Abstract
A phase II trial of the MEK inhibitor selumetinib offers hope for patients with metastatic uveal melanoma, a rare and fatal eye cancer.
Encouraging results from a phase II trial of selumetinib (AstraZeneca) offer the first hope of an effective treatment for patients with metastatic uveal melanoma, a rare and fatal cancer of the eye.
Investigators across the United States and Canada randomized 101 patients with metastatic uveal melanoma to selumetinib, a selective inhibitor of MEK, or standard chemotherapy. Median progression-free survival among selumetinib patients was 15.9 weeks compared with 7 weeks in the chemotherapy group, and almost half of the patients who took selumetinib experienced tumor regression compared with none in the chemotherapy group. The results were published in The Journal of the American Medical Association in June.
“This is the first time that a MEK inhibitor was ever tested in this type of cancer, for which there is no established treatment,” says the study's senior author, Gary Schwartz, MD, chief of hematology/oncology at New York Presbyterian–Columbia University Medical Center in New York City. “This will be the building block of future clinical trials in patients with metastatic uveal melanoma.”
There was no significant improvement in overall survival, but because patients who started on chemotherapy were allowed to switch to selumetinib if their tumors progressed, any improvement in overall survival was masked, says Schwartz. Toxicity was common among the treatment group but effects were reversible and manageable, he adds.
Most patients with uveal melanoma have GNAQ or GNA11 mutations, which activate the MAPK pathway. Earlier, Schwartz and other researchers showed that blocking the activation of MEK, a key enzyme in the MAPK pathway, could inhibit growth of uveal melanoma cells in the lab, and Schwartz's lab was the first to demonstrate this with selumetinib.

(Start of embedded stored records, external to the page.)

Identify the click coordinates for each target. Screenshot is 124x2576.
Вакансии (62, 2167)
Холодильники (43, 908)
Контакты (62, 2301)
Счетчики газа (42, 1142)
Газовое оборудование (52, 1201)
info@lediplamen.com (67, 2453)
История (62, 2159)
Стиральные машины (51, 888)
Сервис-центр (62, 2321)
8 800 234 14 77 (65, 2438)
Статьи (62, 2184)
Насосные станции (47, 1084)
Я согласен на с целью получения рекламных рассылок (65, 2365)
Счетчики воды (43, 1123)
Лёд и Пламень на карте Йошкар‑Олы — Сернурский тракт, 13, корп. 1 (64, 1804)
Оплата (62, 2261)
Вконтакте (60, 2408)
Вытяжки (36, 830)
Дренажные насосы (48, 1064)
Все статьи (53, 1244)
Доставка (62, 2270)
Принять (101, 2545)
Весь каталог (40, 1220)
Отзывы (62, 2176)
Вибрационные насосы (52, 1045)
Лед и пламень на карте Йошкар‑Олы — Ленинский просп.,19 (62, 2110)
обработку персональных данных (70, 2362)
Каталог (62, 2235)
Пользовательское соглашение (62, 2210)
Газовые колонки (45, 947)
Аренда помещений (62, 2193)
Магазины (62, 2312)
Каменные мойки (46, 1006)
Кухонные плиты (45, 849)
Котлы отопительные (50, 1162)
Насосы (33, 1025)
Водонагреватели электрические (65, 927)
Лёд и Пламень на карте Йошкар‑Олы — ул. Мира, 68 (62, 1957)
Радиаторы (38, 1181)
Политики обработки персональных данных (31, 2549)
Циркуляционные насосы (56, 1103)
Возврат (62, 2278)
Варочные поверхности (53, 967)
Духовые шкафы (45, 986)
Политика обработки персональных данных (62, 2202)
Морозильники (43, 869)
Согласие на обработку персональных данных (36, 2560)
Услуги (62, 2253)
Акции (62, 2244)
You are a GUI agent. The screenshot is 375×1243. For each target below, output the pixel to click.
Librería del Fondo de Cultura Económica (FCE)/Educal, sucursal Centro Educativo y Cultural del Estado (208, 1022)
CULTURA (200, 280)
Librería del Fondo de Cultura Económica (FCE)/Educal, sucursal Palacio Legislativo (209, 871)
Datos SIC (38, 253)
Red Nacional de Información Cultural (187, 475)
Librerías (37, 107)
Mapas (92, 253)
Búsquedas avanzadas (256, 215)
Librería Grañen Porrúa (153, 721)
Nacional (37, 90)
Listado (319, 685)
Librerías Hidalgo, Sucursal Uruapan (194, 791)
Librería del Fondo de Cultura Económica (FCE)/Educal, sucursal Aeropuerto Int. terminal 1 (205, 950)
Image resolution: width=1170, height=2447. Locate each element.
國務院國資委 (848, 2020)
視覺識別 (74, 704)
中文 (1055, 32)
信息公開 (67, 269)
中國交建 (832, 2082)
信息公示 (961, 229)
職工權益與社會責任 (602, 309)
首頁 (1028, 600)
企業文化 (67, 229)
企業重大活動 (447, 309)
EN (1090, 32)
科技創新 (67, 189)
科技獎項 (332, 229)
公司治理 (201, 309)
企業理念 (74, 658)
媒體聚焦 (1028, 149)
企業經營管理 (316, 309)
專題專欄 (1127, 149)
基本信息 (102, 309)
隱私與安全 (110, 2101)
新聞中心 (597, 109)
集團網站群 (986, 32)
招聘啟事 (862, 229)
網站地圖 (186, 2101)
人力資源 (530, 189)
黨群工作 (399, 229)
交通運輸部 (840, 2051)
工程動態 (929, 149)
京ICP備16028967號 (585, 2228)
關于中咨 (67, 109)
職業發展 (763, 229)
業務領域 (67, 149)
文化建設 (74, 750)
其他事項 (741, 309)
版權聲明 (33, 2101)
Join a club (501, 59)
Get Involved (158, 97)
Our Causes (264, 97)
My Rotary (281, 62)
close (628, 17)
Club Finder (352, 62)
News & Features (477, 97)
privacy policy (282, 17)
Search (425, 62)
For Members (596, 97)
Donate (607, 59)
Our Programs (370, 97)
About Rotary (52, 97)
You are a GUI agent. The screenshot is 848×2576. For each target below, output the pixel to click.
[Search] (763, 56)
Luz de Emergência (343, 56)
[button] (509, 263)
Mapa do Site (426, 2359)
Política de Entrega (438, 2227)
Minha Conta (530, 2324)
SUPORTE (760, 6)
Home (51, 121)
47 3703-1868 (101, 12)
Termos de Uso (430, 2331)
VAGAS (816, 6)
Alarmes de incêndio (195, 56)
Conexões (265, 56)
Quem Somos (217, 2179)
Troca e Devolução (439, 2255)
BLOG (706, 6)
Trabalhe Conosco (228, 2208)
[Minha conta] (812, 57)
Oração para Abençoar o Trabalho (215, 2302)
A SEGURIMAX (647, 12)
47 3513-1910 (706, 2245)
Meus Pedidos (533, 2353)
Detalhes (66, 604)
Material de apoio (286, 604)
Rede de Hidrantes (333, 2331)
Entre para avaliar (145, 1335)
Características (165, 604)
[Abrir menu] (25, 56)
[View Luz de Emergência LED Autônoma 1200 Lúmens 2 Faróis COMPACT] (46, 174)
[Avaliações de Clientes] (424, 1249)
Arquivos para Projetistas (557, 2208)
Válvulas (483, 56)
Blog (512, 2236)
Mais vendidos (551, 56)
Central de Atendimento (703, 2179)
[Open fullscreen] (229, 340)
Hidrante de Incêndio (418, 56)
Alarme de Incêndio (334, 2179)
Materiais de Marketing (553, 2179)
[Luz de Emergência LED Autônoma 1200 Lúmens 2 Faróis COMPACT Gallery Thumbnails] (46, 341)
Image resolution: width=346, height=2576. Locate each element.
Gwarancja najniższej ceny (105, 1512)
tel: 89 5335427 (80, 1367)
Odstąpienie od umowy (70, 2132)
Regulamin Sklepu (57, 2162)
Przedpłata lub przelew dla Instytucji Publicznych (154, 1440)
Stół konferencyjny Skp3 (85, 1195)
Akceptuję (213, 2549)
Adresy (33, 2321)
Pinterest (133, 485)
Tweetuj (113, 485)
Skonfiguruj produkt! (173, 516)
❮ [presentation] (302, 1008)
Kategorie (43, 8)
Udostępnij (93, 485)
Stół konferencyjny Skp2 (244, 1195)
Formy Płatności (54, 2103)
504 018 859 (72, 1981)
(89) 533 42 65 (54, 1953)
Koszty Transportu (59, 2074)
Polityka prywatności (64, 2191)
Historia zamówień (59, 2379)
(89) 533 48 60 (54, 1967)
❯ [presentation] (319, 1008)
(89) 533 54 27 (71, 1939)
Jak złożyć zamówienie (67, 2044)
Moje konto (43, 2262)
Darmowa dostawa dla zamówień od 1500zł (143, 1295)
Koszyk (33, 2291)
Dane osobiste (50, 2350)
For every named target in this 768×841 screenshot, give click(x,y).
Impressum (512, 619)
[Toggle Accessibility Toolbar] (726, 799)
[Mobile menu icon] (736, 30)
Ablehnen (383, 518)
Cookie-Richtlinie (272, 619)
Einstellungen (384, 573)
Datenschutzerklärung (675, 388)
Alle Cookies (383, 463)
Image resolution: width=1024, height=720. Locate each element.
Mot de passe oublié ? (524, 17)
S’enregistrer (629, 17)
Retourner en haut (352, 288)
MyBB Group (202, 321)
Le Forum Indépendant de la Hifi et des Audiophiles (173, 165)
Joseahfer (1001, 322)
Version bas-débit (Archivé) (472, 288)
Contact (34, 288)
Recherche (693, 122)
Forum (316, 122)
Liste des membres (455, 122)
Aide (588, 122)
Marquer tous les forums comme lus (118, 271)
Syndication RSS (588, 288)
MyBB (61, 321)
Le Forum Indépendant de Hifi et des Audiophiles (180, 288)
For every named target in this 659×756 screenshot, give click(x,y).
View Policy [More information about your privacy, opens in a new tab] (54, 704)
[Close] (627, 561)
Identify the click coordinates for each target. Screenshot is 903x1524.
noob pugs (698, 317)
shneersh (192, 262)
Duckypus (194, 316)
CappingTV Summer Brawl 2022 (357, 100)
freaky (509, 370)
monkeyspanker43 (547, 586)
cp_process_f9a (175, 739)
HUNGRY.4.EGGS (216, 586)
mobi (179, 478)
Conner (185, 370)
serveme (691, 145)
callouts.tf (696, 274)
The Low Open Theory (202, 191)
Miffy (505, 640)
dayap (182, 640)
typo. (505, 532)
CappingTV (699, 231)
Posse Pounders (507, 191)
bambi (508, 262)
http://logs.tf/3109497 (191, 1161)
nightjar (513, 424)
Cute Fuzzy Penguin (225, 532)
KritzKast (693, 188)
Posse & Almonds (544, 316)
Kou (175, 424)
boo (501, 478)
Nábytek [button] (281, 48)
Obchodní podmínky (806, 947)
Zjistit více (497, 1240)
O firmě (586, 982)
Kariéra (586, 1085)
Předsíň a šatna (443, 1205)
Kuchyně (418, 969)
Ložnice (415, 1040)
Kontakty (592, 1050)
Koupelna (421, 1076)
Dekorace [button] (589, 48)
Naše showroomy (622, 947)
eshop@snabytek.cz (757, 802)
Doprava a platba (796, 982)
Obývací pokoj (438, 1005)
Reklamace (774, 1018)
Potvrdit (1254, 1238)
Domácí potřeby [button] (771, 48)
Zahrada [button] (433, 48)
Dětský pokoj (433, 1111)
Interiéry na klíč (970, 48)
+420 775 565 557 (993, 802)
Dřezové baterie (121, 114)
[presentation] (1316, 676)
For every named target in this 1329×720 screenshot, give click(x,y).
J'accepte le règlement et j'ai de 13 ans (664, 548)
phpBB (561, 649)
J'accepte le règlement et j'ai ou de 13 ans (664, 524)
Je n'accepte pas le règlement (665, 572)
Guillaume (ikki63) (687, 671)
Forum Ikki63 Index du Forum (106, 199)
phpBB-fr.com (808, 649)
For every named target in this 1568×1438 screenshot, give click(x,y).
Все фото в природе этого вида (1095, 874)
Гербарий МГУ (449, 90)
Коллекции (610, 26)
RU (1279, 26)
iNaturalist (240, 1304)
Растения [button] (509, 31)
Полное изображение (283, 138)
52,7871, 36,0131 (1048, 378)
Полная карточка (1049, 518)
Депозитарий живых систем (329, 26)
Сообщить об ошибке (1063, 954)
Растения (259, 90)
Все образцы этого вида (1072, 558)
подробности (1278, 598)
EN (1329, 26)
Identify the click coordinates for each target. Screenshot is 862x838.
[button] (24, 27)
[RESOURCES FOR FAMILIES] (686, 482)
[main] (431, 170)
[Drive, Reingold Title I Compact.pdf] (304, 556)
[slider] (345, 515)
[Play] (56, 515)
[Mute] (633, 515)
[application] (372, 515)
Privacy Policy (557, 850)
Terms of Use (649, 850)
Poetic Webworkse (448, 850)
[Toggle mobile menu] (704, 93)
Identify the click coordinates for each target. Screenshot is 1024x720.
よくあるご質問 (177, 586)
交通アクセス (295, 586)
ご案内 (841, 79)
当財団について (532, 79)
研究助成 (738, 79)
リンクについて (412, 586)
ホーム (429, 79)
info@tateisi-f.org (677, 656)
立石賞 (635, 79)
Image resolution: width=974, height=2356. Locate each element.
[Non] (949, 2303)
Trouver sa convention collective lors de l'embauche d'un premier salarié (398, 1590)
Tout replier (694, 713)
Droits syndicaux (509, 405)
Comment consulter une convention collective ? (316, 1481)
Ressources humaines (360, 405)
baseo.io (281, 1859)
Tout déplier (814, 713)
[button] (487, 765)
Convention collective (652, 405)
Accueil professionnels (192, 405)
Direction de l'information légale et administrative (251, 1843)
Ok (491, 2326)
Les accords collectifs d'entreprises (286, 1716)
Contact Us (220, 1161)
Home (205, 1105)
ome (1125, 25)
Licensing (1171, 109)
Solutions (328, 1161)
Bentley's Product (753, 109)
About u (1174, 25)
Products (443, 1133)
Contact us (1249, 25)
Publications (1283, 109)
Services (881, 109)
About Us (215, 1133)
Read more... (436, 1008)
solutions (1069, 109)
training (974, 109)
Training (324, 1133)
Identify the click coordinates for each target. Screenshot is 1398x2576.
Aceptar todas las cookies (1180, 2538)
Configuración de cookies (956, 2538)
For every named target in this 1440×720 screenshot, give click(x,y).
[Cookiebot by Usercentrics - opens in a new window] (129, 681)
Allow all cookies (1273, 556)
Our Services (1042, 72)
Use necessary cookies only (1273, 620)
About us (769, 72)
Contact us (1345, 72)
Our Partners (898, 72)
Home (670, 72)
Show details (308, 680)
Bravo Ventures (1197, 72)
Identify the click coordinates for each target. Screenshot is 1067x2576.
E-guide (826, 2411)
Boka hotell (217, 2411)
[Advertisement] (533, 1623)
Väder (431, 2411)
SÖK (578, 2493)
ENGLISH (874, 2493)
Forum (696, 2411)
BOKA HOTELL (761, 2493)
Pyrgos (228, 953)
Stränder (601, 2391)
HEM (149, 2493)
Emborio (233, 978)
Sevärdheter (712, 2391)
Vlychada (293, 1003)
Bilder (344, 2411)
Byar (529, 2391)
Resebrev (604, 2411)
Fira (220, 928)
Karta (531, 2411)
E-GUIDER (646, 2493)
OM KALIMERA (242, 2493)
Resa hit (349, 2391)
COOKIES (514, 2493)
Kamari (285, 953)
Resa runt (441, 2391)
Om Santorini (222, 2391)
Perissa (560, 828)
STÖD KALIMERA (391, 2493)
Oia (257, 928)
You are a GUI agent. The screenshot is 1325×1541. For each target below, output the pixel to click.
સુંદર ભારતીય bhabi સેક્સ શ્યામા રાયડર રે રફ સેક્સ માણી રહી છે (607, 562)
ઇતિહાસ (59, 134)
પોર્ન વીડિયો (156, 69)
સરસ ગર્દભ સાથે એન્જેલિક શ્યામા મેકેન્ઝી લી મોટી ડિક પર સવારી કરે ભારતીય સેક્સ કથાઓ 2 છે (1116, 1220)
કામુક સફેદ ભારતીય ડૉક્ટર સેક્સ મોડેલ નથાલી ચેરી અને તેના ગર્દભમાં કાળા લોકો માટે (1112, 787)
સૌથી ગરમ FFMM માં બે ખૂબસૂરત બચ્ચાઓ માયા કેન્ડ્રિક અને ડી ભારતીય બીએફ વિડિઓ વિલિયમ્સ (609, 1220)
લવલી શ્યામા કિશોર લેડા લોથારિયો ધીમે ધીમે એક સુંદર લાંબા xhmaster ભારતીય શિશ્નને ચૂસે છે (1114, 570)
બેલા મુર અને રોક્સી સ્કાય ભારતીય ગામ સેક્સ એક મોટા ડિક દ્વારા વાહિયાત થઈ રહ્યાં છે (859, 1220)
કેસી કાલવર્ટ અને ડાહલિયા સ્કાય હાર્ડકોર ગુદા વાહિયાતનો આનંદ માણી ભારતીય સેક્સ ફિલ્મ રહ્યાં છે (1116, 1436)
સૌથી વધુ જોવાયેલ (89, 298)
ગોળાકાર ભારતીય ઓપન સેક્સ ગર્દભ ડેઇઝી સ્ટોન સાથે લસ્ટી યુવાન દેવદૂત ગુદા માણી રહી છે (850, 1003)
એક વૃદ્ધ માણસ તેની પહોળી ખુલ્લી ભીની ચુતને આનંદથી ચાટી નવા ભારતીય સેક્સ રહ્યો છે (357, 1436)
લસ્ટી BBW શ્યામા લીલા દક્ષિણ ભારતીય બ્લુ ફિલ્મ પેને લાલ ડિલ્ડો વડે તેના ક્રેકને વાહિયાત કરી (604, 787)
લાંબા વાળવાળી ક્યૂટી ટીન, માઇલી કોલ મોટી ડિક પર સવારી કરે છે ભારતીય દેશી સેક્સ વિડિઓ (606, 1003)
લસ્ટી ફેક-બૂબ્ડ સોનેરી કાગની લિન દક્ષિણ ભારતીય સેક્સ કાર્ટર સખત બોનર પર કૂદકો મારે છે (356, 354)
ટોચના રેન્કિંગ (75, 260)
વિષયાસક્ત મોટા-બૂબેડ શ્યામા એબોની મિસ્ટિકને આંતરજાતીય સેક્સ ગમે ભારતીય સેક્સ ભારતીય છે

The phase II trial may never have happened without funding from the NCI, because industry is sometimes hesitant to invest in therapies for rare diseases, says Schwartz. AstraZeneca developed selumetinib and allowed the NCI to add the drug to its research pipeline for study in conditions such as uveal melanoma that the company didn't want to pursue on its own. The NCI also provided access to a national network of clinical trial centers.
With the phase II success, AstraZeneca has decided to conduct a phase III randomized trial of selumetinib in patients with uveal melanoma, says Schwartz. “The MEK story is emerging as a target, and uveal melanoma is a unique niche for this drug.”